• What is being asked: For the entries that follow, retype exactly the lines from the one containing "Кварцевые нагреватели" to the one containing "Посылки, у которых", inclusive, and only those. Images stay out of the copy.

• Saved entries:
= Beginning of Section =

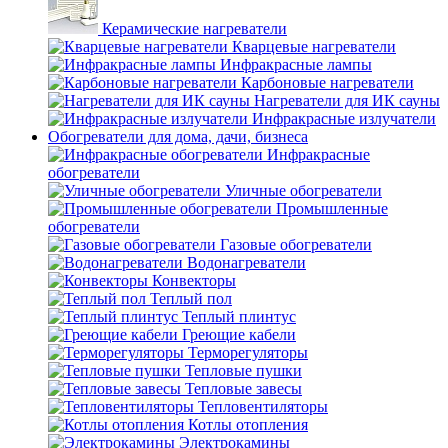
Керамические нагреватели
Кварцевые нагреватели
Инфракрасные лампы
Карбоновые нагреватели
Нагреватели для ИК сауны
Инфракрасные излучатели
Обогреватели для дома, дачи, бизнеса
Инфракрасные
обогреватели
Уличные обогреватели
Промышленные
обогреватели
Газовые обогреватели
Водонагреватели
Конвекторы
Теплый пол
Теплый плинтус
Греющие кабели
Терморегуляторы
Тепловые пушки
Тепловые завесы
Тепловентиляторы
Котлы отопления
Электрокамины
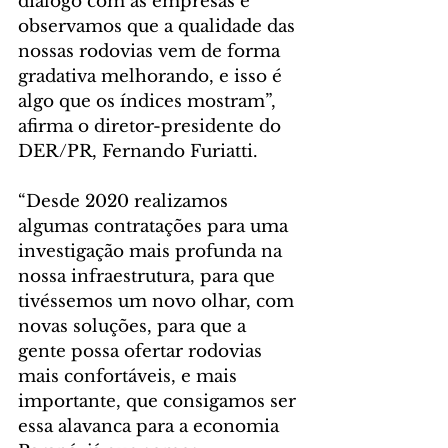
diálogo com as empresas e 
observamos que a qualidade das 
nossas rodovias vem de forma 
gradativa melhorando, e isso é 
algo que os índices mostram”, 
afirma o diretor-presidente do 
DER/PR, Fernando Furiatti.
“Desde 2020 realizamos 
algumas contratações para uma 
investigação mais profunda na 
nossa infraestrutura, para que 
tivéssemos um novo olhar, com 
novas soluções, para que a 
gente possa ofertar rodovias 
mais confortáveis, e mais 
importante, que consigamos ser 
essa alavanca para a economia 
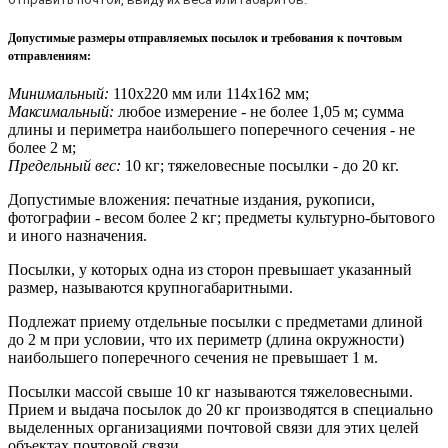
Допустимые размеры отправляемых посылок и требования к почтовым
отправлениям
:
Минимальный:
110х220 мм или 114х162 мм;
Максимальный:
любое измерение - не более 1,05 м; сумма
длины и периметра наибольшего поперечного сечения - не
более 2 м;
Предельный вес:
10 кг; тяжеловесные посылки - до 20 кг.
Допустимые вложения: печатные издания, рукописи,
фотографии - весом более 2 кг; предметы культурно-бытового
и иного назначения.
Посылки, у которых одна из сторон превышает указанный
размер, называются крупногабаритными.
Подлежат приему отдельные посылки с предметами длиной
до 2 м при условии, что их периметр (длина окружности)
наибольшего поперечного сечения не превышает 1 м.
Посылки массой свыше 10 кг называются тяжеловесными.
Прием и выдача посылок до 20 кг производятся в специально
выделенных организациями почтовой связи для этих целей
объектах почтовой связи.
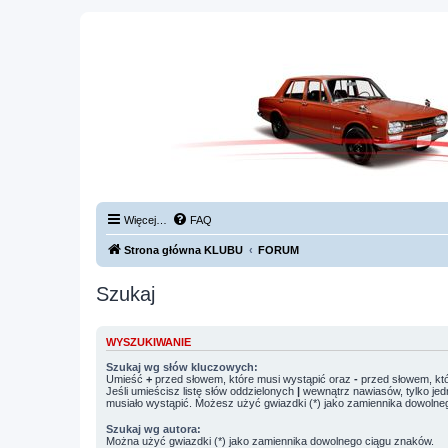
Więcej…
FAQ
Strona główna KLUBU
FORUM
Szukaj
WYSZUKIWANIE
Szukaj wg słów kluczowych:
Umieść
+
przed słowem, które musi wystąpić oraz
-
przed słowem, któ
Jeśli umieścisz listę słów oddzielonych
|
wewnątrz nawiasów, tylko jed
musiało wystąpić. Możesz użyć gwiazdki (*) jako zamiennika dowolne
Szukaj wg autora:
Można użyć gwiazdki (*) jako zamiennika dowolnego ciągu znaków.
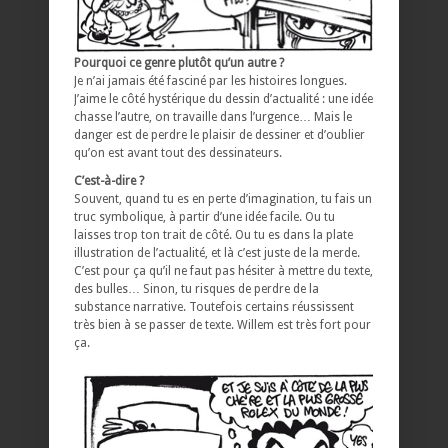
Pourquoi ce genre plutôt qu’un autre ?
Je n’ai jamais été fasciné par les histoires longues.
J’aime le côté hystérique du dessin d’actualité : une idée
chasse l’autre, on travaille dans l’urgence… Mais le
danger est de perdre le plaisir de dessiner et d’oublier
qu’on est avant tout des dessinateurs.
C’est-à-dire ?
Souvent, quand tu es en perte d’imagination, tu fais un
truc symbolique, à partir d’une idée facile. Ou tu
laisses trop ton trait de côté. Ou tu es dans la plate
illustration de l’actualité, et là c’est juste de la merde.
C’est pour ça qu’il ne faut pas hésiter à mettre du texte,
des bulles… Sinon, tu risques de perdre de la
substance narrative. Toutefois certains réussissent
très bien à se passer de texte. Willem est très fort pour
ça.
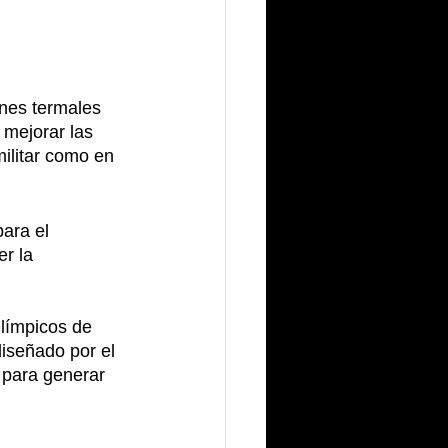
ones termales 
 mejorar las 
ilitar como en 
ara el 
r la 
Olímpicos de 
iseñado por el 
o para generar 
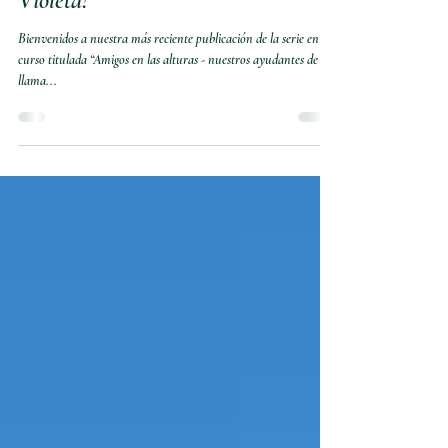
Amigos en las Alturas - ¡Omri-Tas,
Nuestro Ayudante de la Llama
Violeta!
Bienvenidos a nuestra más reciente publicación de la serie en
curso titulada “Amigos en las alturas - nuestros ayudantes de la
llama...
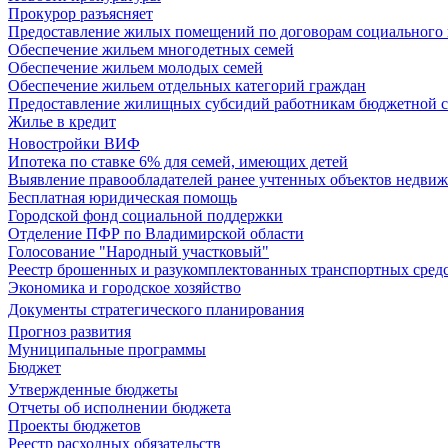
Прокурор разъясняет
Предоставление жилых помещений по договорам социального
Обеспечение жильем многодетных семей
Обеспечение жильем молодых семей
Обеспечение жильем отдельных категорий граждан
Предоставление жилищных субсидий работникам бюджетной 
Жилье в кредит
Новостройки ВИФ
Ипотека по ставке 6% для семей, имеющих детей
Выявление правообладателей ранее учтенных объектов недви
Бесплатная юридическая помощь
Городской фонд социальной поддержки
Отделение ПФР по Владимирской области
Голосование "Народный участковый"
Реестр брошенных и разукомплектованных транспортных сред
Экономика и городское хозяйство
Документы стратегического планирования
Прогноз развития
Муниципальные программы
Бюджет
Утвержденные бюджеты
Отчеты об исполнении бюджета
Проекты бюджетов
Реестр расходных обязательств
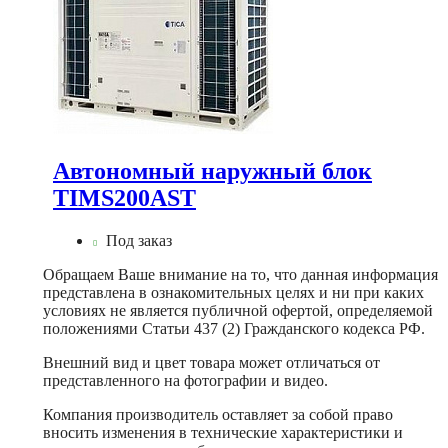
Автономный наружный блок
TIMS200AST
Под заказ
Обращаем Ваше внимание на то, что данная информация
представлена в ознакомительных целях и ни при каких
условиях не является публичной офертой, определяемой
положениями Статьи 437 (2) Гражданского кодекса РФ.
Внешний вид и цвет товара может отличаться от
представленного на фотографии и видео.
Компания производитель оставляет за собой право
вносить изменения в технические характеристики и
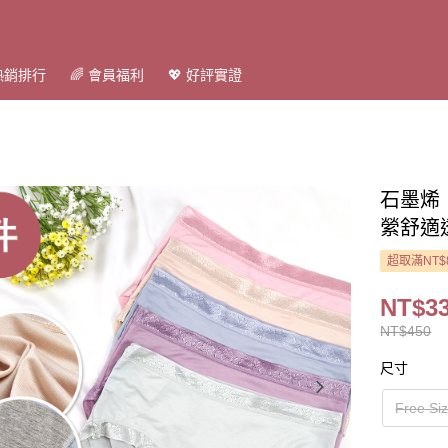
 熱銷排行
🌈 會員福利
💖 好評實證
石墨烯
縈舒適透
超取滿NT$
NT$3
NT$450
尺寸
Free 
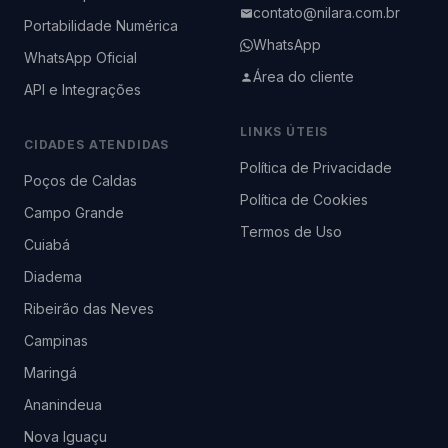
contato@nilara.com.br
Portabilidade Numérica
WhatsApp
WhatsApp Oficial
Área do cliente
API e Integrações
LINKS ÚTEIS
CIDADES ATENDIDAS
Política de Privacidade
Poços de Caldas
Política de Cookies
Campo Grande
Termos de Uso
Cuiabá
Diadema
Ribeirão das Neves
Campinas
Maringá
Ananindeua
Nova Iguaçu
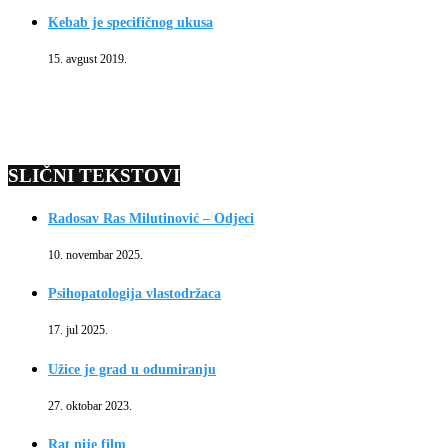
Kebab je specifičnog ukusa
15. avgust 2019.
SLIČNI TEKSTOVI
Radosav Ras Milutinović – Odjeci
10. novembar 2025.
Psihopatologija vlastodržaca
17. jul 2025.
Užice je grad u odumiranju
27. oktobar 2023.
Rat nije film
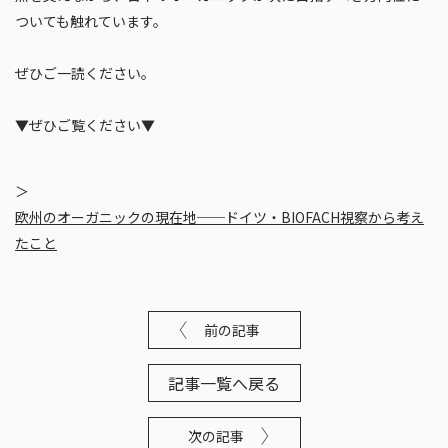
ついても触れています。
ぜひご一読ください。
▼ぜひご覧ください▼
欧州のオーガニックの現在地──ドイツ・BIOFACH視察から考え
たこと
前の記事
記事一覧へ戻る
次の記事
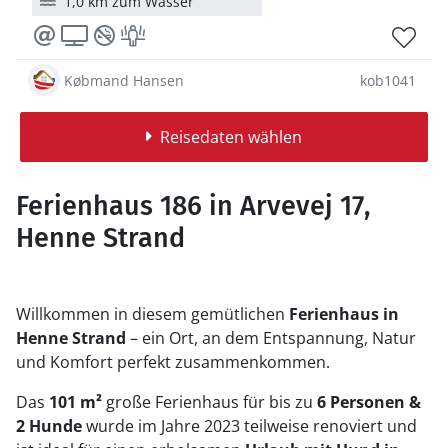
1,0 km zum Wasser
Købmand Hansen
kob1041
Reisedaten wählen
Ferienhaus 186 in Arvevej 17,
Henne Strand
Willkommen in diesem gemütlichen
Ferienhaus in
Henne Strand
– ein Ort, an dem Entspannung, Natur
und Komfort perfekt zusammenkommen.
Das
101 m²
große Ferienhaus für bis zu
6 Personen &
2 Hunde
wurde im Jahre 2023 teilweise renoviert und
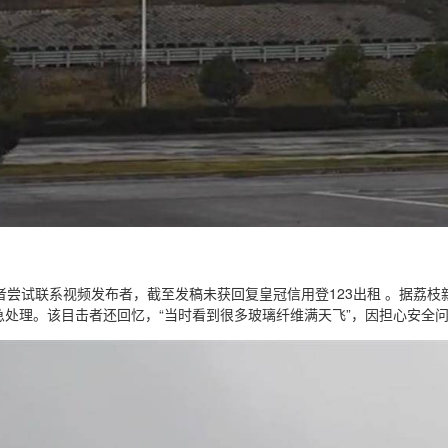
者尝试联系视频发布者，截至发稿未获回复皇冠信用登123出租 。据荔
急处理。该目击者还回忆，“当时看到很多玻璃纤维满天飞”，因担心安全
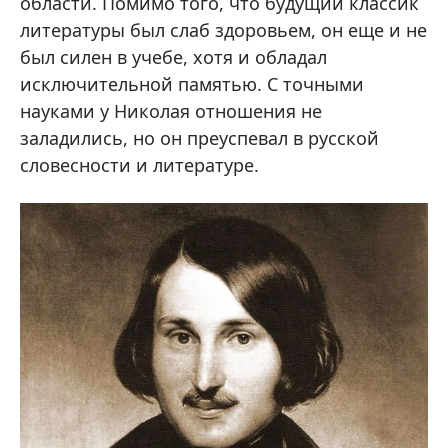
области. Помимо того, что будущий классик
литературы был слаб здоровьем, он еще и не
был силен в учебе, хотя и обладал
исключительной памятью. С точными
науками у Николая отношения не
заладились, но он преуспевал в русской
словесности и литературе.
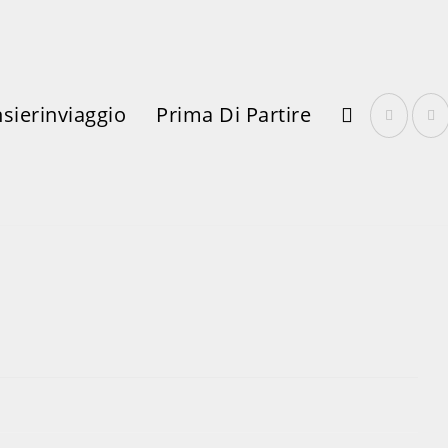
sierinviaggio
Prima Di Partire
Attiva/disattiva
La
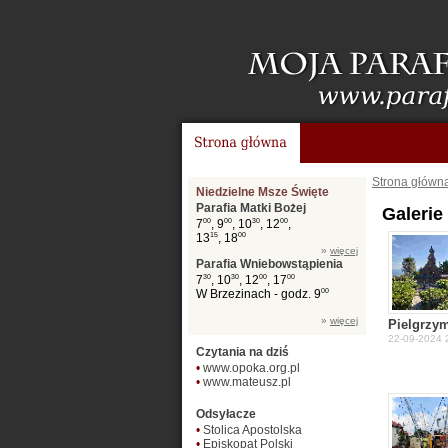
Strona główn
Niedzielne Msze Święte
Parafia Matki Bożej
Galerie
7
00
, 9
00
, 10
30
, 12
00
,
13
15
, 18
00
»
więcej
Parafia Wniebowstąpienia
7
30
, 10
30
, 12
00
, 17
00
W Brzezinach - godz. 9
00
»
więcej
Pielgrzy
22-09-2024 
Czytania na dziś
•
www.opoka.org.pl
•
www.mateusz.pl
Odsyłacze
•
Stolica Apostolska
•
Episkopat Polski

= End of Section =

• Exercise response:
Кварцевые нагреватели
Инфракрасные лампы
Карбоновые нагреватели
Нагреватели для ИК сауны
Инфракрасные излучатели
Обогреватели для дома, дачи, бизнеса
Инфракрасные
обогреватели
Уличные обогреватели
Промышленные
обогреватели
Газовые обогреватели
Водонагреватели
Конвекторы
Теплый пол
Теплый плинтус
Греющие кабели
Терморегуляторы
Тепловые пушки
Тепловые завесы
Тепловентиляторы
Котлы отопления
Электрокамины
diálogo com as empresas e 
observamos que a qualidade das 
nossas rodovias vem de forma 
gradativa melhorando, e isso é 
algo que os índices mostram”, 
afirma o diretor-presidente do 
DER/PR, Fernando Furiatti.
“Desde 2020 realizamos 
algumas contratações para uma 
investigação mais profunda na 
nossa infraestrutura, para que 
tivéssemos um novo olhar, com 
novas soluções, para que a 
gente possa ofertar rodovias 
mais confortáveis, e mais 
importante, que consigamos ser 
essa alavanca para a economia 
Допустимые размеры отправляемых посылок и требования к почтовым
отправлениям
:
Минимальный:
110х220 мм или 114х162 мм;
Максимальный:
любое измерение - не более 1,05 м; сумма
длины и периметра наибольшего поперечного сечения - не
более 2 м;
Предельный вес:
10 кг; тяжеловесные посылки - до 20 кг.
Допустимые вложения: печатные издания, рукописи,
фотографии - весом более 2 кг; предметы культурно-бытового
и иного назначения.
Посылки, у которых одна из сторон превышает указанный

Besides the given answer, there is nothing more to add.